▶ _Exercise goal_: Write the data below out again, with each line matching the original.

▶ _Stored items_:
--------------------

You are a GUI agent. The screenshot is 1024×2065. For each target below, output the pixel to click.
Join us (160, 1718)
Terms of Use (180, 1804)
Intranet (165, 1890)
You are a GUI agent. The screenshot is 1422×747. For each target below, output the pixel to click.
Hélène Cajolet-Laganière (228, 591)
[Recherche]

--------------------

▶ _Response to this task_:
You are a GUI agent. The screenshot is 1024×2065. For each target below, output the pixel to click.
Join us (160, 1718)
Terms of Use (180, 1804)
Intranet (165, 1890)
You are a GUI agent. The screenshot is 1422×747. For each target below, output the pixel to click.
Hélène Cajolet-Laganière (228, 591)
[Recherche]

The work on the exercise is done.